(Excerpts from a dataset)
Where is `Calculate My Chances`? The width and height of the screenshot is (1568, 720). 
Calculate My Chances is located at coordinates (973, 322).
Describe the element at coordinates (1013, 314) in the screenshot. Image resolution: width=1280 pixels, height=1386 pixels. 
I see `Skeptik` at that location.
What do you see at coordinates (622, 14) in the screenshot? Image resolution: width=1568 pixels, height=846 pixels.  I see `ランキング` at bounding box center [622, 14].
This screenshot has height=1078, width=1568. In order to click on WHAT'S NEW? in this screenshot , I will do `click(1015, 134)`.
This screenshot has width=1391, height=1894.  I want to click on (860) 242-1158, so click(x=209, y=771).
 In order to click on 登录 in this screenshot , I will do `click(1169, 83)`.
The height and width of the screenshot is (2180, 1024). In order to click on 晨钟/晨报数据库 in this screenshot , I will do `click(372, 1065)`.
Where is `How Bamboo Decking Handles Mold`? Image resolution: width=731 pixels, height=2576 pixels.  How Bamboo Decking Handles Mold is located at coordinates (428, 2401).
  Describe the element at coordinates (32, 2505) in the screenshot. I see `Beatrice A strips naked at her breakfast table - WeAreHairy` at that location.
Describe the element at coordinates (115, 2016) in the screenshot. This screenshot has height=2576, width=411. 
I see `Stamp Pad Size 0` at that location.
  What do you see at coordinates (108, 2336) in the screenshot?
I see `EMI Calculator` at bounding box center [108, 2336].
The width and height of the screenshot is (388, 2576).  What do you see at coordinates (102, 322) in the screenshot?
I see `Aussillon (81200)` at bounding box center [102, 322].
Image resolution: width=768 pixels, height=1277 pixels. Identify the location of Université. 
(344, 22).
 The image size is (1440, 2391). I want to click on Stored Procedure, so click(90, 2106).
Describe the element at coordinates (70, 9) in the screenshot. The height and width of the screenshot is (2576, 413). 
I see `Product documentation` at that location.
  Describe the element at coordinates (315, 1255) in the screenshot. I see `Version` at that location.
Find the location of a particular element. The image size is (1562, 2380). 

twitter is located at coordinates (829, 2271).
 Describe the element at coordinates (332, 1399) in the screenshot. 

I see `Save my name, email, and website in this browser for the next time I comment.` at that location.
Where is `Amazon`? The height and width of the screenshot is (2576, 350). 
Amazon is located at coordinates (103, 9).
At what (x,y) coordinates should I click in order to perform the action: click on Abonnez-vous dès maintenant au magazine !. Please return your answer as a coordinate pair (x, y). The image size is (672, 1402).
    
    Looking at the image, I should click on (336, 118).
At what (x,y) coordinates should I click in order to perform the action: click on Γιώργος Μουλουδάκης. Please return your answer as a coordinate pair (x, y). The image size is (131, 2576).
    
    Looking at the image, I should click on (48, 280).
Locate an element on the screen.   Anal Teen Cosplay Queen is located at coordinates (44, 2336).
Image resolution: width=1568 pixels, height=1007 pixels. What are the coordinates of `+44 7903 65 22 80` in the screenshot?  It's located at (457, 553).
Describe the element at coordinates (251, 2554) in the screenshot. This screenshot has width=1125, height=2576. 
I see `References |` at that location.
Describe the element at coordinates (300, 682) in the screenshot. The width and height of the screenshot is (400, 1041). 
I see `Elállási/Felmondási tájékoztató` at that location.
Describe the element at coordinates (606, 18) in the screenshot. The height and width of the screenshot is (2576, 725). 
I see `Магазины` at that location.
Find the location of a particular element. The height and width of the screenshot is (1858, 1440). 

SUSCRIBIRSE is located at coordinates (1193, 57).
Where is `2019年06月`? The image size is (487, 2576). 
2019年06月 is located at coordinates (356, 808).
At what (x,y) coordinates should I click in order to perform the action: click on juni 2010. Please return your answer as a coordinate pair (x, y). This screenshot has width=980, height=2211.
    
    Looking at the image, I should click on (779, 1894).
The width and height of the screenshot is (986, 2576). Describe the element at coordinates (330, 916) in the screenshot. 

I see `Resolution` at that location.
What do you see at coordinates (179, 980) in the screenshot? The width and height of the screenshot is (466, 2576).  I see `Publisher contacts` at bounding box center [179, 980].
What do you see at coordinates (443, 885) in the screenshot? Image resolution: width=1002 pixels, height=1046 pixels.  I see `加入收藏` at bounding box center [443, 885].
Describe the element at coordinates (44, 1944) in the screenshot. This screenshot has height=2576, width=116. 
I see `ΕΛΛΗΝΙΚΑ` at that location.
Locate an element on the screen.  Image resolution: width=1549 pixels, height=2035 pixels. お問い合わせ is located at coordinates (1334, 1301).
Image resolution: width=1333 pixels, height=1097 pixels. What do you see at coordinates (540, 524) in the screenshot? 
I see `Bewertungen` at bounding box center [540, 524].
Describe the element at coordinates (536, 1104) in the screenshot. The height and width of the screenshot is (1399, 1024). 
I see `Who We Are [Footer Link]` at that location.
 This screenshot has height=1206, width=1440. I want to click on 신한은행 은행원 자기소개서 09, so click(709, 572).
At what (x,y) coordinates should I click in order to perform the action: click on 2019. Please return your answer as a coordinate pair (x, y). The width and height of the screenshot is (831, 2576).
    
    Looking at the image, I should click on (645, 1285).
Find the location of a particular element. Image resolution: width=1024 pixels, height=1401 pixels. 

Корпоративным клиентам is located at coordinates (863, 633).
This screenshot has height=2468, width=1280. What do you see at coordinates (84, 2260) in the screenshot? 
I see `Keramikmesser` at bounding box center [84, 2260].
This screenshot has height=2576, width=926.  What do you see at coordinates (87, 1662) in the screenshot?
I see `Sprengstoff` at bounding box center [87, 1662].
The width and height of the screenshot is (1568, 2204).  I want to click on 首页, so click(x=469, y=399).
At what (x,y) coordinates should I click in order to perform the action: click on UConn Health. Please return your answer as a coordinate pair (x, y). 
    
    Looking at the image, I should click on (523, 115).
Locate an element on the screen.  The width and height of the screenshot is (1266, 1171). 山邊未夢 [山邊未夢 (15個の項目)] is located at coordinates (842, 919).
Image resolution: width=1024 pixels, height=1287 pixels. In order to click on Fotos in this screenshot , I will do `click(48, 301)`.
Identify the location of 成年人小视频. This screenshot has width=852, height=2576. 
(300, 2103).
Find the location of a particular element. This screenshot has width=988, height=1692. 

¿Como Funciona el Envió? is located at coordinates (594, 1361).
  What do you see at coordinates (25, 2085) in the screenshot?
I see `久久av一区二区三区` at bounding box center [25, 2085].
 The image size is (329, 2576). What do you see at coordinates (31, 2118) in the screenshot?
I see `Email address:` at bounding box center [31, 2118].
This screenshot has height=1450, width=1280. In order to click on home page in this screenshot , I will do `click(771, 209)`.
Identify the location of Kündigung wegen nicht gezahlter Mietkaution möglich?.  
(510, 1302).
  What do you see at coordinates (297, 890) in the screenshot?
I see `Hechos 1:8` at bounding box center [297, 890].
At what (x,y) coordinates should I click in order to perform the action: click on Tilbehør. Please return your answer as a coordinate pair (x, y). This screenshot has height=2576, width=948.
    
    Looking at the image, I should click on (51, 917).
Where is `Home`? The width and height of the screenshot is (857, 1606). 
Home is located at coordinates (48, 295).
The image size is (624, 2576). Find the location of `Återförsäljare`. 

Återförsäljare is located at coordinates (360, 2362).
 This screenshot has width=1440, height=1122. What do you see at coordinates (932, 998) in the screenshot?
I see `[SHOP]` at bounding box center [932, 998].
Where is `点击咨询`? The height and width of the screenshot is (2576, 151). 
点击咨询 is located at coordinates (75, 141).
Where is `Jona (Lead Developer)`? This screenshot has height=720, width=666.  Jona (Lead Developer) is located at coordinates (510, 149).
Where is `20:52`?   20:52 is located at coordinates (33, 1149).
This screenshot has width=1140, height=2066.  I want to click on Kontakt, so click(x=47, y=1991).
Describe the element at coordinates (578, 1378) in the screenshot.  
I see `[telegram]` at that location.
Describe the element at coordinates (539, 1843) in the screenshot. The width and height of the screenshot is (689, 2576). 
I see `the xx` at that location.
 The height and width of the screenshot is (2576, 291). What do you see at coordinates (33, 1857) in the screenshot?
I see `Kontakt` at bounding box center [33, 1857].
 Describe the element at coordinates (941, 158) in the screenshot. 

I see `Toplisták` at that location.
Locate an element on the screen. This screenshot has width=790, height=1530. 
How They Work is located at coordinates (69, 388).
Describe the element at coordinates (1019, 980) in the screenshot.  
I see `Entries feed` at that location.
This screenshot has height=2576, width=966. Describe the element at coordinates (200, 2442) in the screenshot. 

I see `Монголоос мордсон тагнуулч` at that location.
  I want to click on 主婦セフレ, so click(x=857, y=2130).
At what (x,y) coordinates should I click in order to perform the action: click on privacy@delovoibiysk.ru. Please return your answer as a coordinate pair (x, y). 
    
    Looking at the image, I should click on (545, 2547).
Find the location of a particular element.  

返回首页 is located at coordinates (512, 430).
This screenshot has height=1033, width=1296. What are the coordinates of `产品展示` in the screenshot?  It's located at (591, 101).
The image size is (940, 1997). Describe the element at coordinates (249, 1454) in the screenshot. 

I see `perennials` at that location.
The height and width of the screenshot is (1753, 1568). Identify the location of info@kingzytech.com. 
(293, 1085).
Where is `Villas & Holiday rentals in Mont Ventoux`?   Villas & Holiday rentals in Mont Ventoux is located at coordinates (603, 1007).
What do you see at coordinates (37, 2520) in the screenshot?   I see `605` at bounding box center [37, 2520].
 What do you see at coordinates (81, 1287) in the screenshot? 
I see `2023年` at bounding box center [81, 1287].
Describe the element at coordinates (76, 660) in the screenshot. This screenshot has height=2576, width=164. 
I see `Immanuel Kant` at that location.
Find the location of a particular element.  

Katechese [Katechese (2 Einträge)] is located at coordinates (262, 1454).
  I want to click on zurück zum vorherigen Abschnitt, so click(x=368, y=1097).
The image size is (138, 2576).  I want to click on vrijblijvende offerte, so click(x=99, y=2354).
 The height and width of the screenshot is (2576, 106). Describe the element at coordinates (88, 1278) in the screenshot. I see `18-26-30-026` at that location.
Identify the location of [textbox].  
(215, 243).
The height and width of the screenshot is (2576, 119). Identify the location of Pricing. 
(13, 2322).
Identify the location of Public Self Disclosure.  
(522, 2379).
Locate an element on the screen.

### WHAT IS REQUIRED
Pull every line containing "will" out of the entries.

### OUTPUT BELOW
This screenshot has height=1078, width=1568. In order to click on WHAT'S NEW? in this screenshot , I will do `click(1015, 134)`.
 In order to click on 登录 in this screenshot , I will do `click(1169, 83)`.
The height and width of the screenshot is (2180, 1024). In order to click on 晨钟/晨报数据库 in this screenshot , I will do `click(372, 1065)`.
Image resolution: width=1024 pixels, height=1287 pixels. In order to click on Fotos in this screenshot , I will do `click(48, 301)`.
This screenshot has height=1450, width=1280. In order to click on home page in this screenshot , I will do `click(771, 209)`.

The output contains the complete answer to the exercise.